The framing of questions for discussion is useful. However, a major gap seems to be the lack of questions focused on emerging business and service provider competitors to gas. This could help to clarify the competitive context the gas industry will face as disruptive innovation and powerful forces such as climate change transform our economy and society. Future gas sources such as hydrogen and biomethane will have to compete in markets beyond fossil gas to deliver energy services. More focus is required to understand the size and nature of markets for heat and the future potential of competitors. High efficiency electric industrial, commercial and residential technologies are developing rapidly, so they can deliver higher temperature heat at lower cost and more efficiently. This further reduces likely future demand for heat across a wider range of temperatures.

Even at present fossil gas prices, gas cannot compete in many industrial processes and almost all residential and commercial activities, which are the main drivers of southern state emerging winter supply shortages. The consultation paper states that some homes will save by electrifying: almost all studies show that most households and commercial businesses will be financially better off over time. See gbca.org.au regarding the commercial sector.

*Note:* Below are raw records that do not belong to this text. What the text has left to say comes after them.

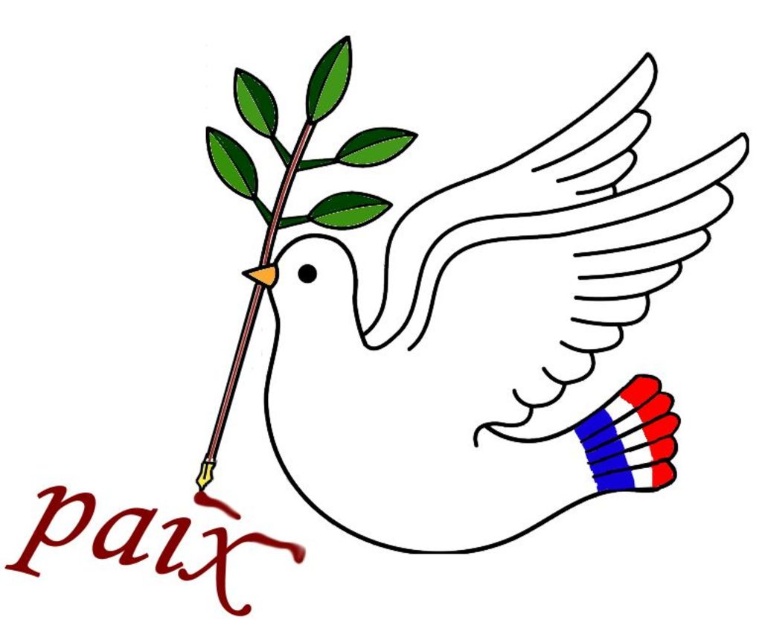 You are a photographer standing at a certain distance from the white matte dove at center. Your camera has a focal length of 50mm and you want to capture the dove in focus while keeping the background slightly blurred. Given that the minimum focusing distance for your camera is 1 meter, can you adjust your position to achieve this effect?

The distance between you and the white matte dove at center is 1.13 meters, which is beyond the camera minimum focusing distance of 1 meter. Therefore, you can adjust your position to focus on the dove while keeping the background blurred.

You are an art curator planning an exhibition about symbols of peace. You have a painting featuring a white matte dove at center and a green leafy branch at center. The dove is positioned in the center of the canvas. Considering the size relationship between the two objects, which one do you think will be more visually dominant in the artwork?

The white matte dove at center has a larger size compared to the green leafy branch at center, making it the more visually dominant element in the artwork.

You are a photographer adjusting your camera to focus on two points in the image. The first point is at coordinates point (415, 305) and the second is at point (274, 220). Which point should you focus on first if you want to capture the closest object to the camera?

Point (274, 220) is closer to the camera than point (415, 305), so you should focus on point (274, 220) first to capture the closest object. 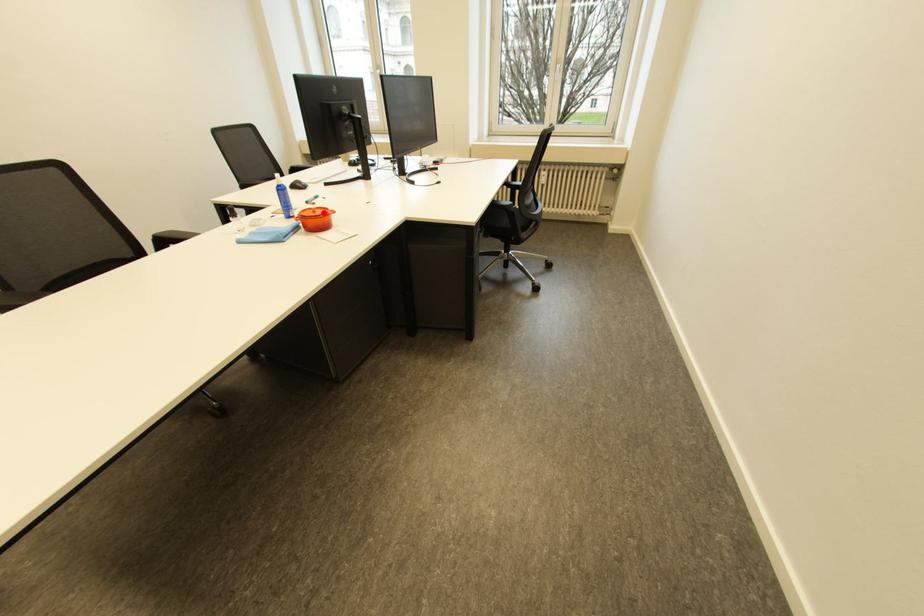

Effective energy efficiency, management and storage policies would reduce the need for gas-fired electricity generation for firming and to supply winter peak demand.

The market power of dispatchable electricity generators, including hydro, gas and, increasingly energy storage, drives high spot prices and, indirectly, overall electricity prices. Governments will have to address this through changes in market design if Australians are to benefit from lower electricity prices. Some owners of gas-fired generation capacity, especially gentailers, are able to adopt a ‘portfolio approach’ that maximises profits from high spot market prices at the expense of consumers.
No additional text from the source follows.